Ele ainda intimidava as vítimas usando sua função como policial civil.

Por Da Redação
Às

Treinador de jiu-jítsu suspeito de abusar sexualmente de alunas utilizava de sua influência para cometer os crimes

Foto: Reprodução

O lutador e treinador de jiu-jítsu Melqui Galvão, preso na última terça-feira (28) em Manaus por suspeita de abusar sexualmente de alunas, utilizava da sua figura de líder e da função como policial civil para cometer os crimes e intimidar as vítimas.

Segundo informações da delegada Marine Andrade ao Fantástico, programa da Rede Globo, a conduta do suspeito seguia um padrão: ele aproximava-se das vítimas se aproveitando do fato de ser um atleta renomado, ganhava a confiança delas e dos seus familiares e, em seguida, cometia os abusos.

Além disso, ele intimidava as vítimas utilizando sua função como policial civil.

Ao menos, três ex-alunas formalizaram a denúncia. Uma das vítimas relatou que chegou a ser dopada pelo treinador durante uma viagem para uma competição e acordou com  ele “colocando a mão dentro de sua blusa”. Já outra ex-aluna chegou a ter relação sexual com a vítima.
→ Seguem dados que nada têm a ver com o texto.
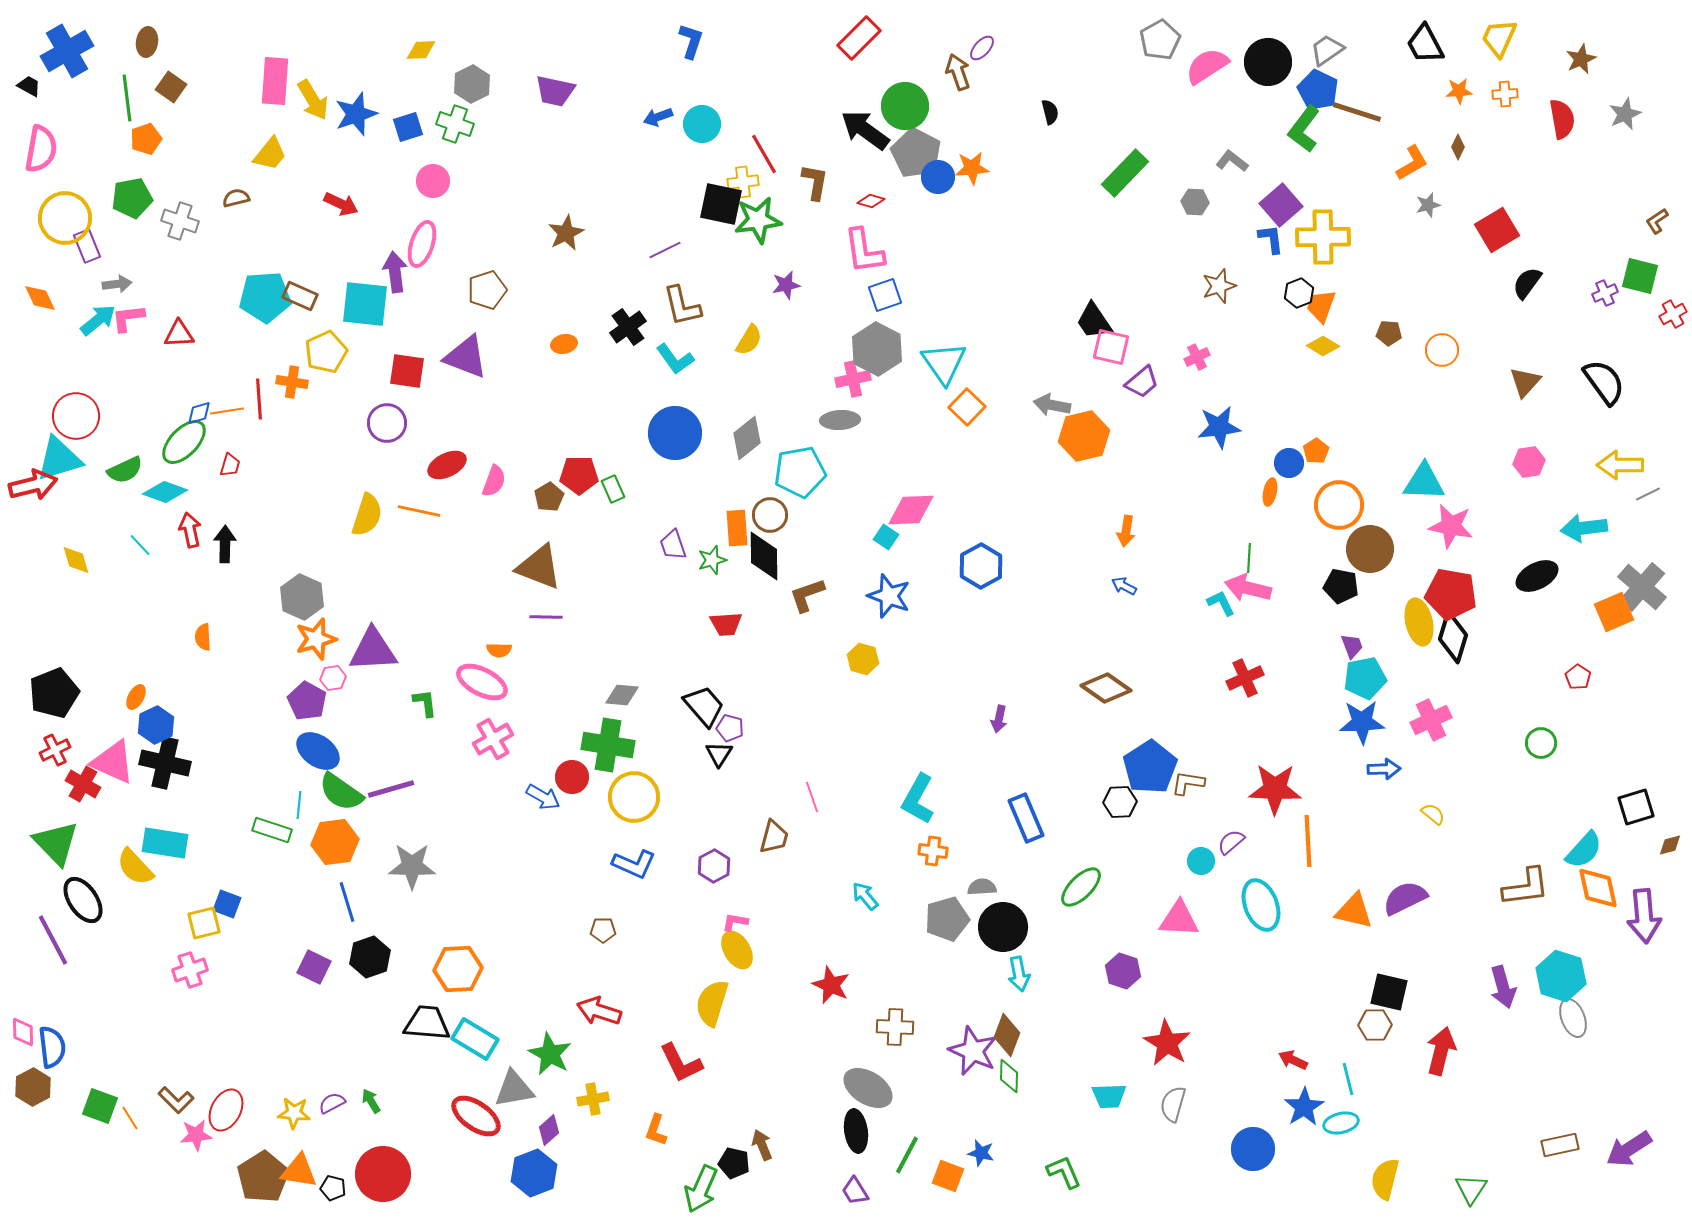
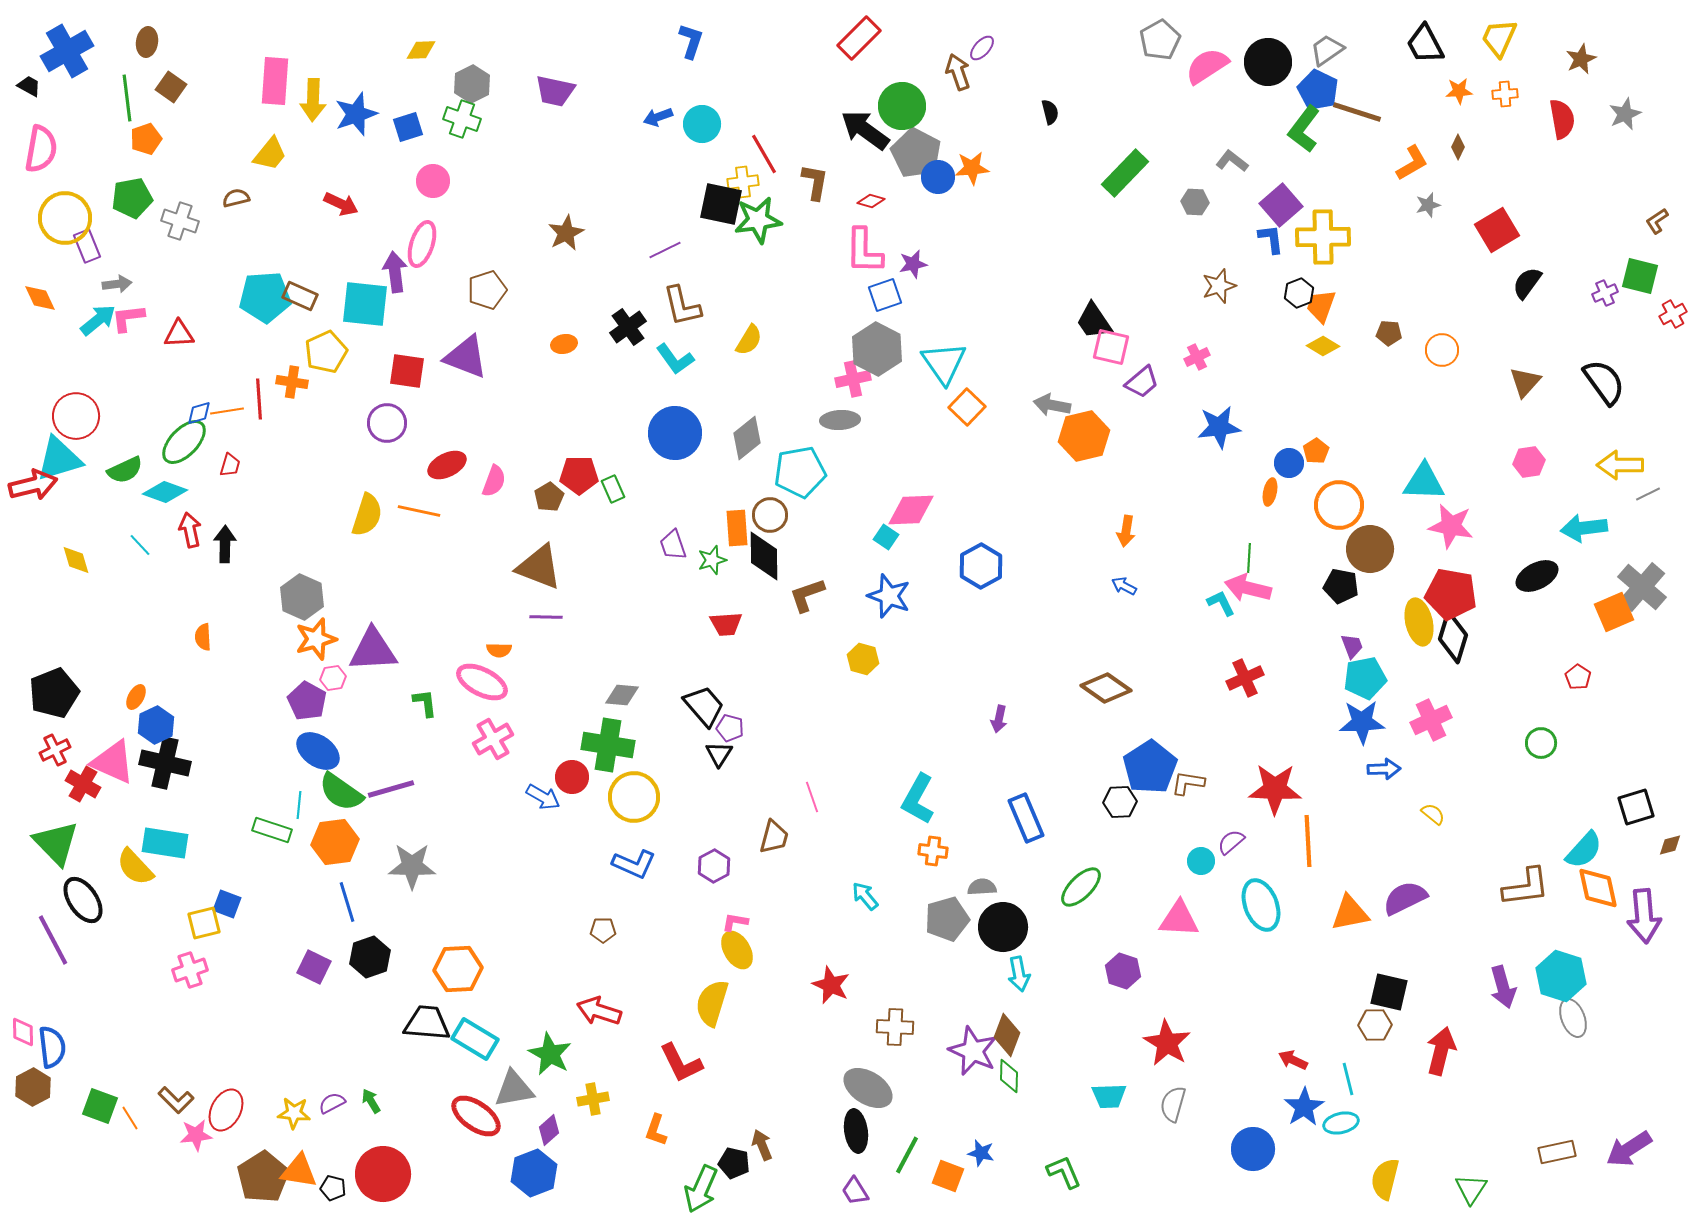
yellow arrow at (313, 100): rotated 33 degrees clockwise
green circle at (905, 106): moved 3 px left
green cross at (455, 124): moved 7 px right, 5 px up
pink L-shape at (864, 251): rotated 9 degrees clockwise
purple star at (786, 285): moved 127 px right, 21 px up
orange triangle at (1354, 911): moved 4 px left, 2 px down; rotated 24 degrees counterclockwise
brown rectangle at (1560, 1145): moved 3 px left, 7 px down
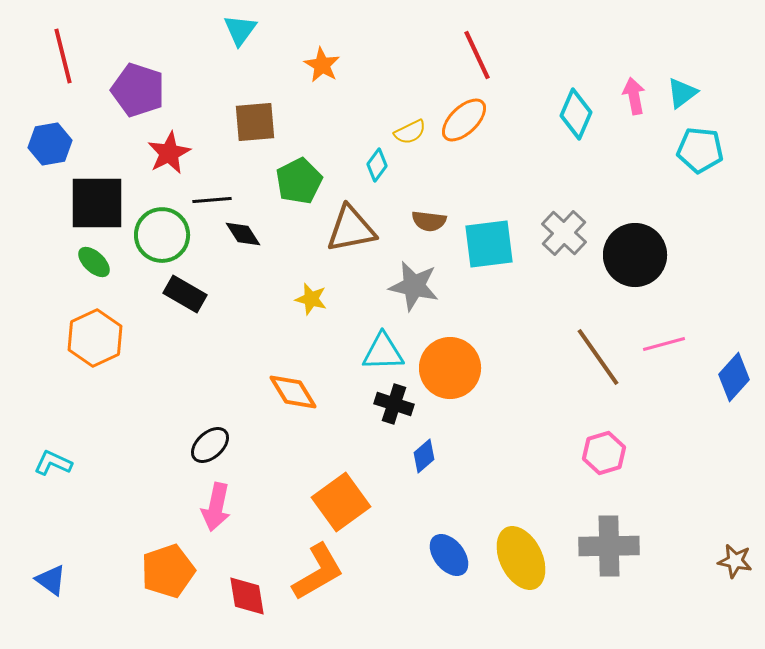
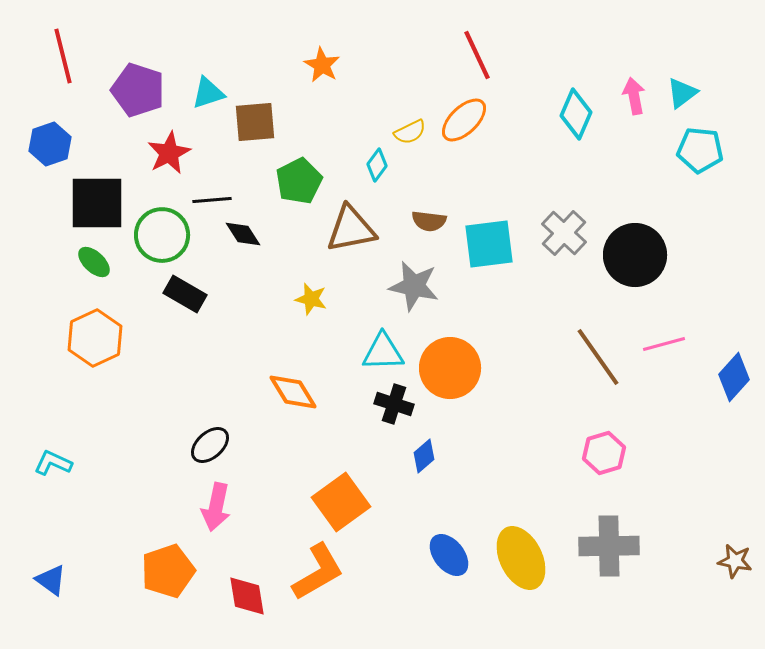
cyan triangle at (240, 30): moved 32 px left, 63 px down; rotated 36 degrees clockwise
blue hexagon at (50, 144): rotated 9 degrees counterclockwise
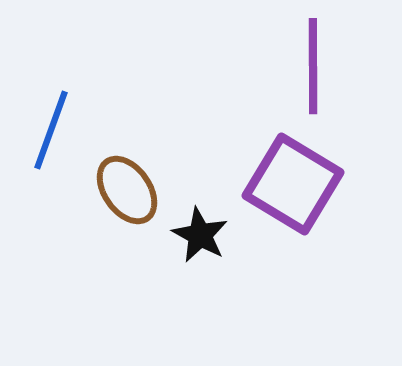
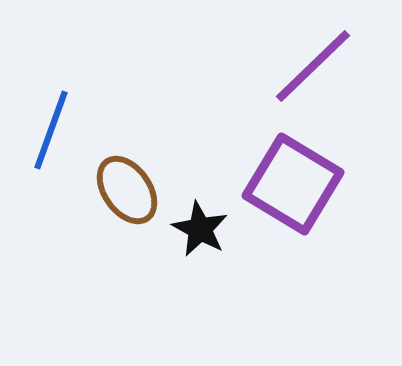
purple line: rotated 46 degrees clockwise
black star: moved 6 px up
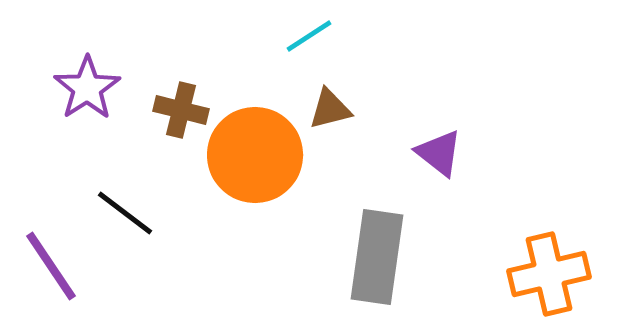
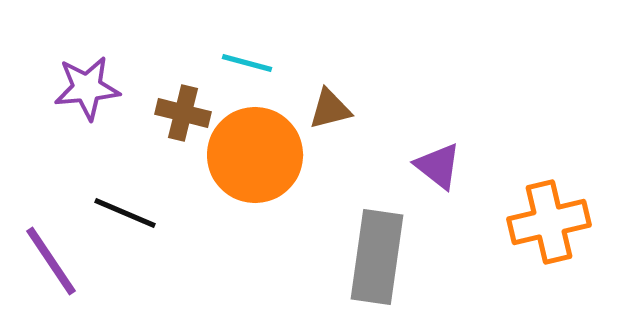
cyan line: moved 62 px left, 27 px down; rotated 48 degrees clockwise
purple star: rotated 28 degrees clockwise
brown cross: moved 2 px right, 3 px down
purple triangle: moved 1 px left, 13 px down
black line: rotated 14 degrees counterclockwise
purple line: moved 5 px up
orange cross: moved 52 px up
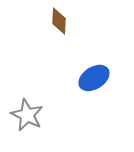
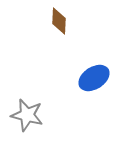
gray star: rotated 12 degrees counterclockwise
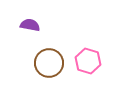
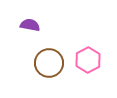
pink hexagon: moved 1 px up; rotated 15 degrees clockwise
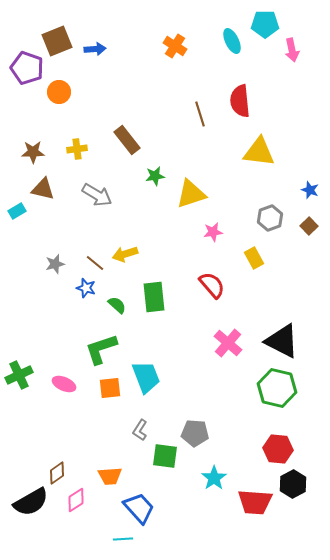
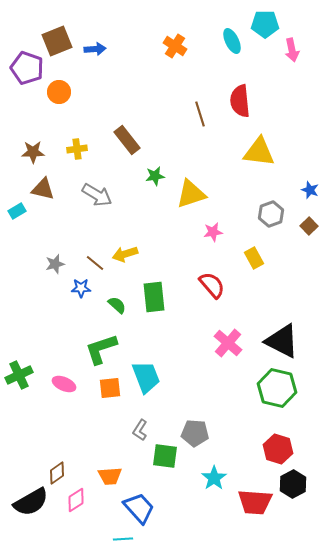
gray hexagon at (270, 218): moved 1 px right, 4 px up
blue star at (86, 288): moved 5 px left; rotated 18 degrees counterclockwise
red hexagon at (278, 449): rotated 12 degrees clockwise
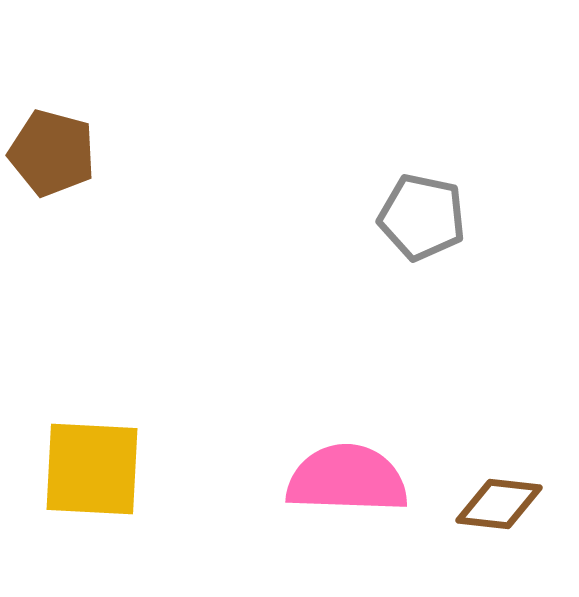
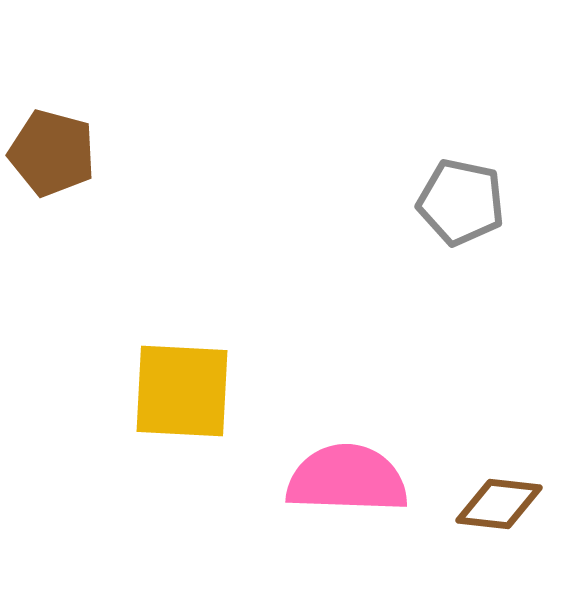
gray pentagon: moved 39 px right, 15 px up
yellow square: moved 90 px right, 78 px up
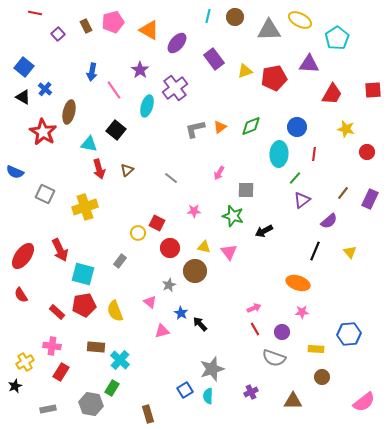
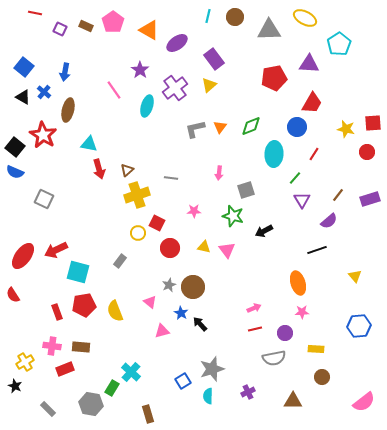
yellow ellipse at (300, 20): moved 5 px right, 2 px up
pink pentagon at (113, 22): rotated 20 degrees counterclockwise
brown rectangle at (86, 26): rotated 40 degrees counterclockwise
purple square at (58, 34): moved 2 px right, 5 px up; rotated 24 degrees counterclockwise
cyan pentagon at (337, 38): moved 2 px right, 6 px down
purple ellipse at (177, 43): rotated 15 degrees clockwise
yellow triangle at (245, 71): moved 36 px left, 14 px down; rotated 21 degrees counterclockwise
blue arrow at (92, 72): moved 27 px left
blue cross at (45, 89): moved 1 px left, 3 px down
red square at (373, 90): moved 33 px down
red trapezoid at (332, 94): moved 20 px left, 9 px down
brown ellipse at (69, 112): moved 1 px left, 2 px up
orange triangle at (220, 127): rotated 16 degrees counterclockwise
black square at (116, 130): moved 101 px left, 17 px down
red star at (43, 132): moved 3 px down
cyan ellipse at (279, 154): moved 5 px left
red line at (314, 154): rotated 24 degrees clockwise
pink arrow at (219, 173): rotated 24 degrees counterclockwise
gray line at (171, 178): rotated 32 degrees counterclockwise
gray square at (246, 190): rotated 18 degrees counterclockwise
brown line at (343, 193): moved 5 px left, 2 px down
gray square at (45, 194): moved 1 px left, 5 px down
purple rectangle at (370, 199): rotated 48 degrees clockwise
purple triangle at (302, 200): rotated 24 degrees counterclockwise
yellow cross at (85, 207): moved 52 px right, 12 px up
red arrow at (60, 250): moved 4 px left; rotated 90 degrees clockwise
black line at (315, 251): moved 2 px right, 1 px up; rotated 48 degrees clockwise
pink triangle at (229, 252): moved 2 px left, 2 px up
yellow triangle at (350, 252): moved 5 px right, 24 px down
brown circle at (195, 271): moved 2 px left, 16 px down
cyan square at (83, 274): moved 5 px left, 2 px up
orange ellipse at (298, 283): rotated 55 degrees clockwise
red semicircle at (21, 295): moved 8 px left
red rectangle at (57, 312): rotated 28 degrees clockwise
red line at (255, 329): rotated 72 degrees counterclockwise
purple circle at (282, 332): moved 3 px right, 1 px down
blue hexagon at (349, 334): moved 10 px right, 8 px up
brown rectangle at (96, 347): moved 15 px left
gray semicircle at (274, 358): rotated 30 degrees counterclockwise
cyan cross at (120, 360): moved 11 px right, 12 px down
red rectangle at (61, 372): moved 4 px right, 3 px up; rotated 36 degrees clockwise
black star at (15, 386): rotated 24 degrees counterclockwise
blue square at (185, 390): moved 2 px left, 9 px up
purple cross at (251, 392): moved 3 px left
gray rectangle at (48, 409): rotated 56 degrees clockwise
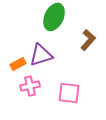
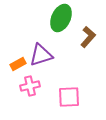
green ellipse: moved 7 px right, 1 px down
brown L-shape: moved 3 px up
pink square: moved 4 px down; rotated 10 degrees counterclockwise
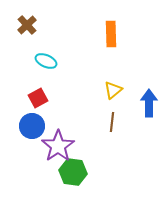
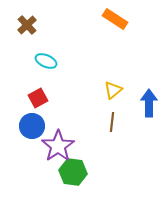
orange rectangle: moved 4 px right, 15 px up; rotated 55 degrees counterclockwise
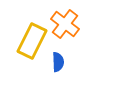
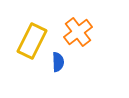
orange cross: moved 13 px right, 8 px down; rotated 16 degrees clockwise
Em ambos os casos as vítimas eram adolescentes à época dos crimes.  

Melqui é investigado pelos crimes de  importunação sexual, estupro de vulnerável, invasão de dispositivo informático e ameaça.  Ele teve a prisão temporária determinada pela Justiça de São Paulo após tentativas de interferência nas investigações e destruição de provas terem sido identificadas.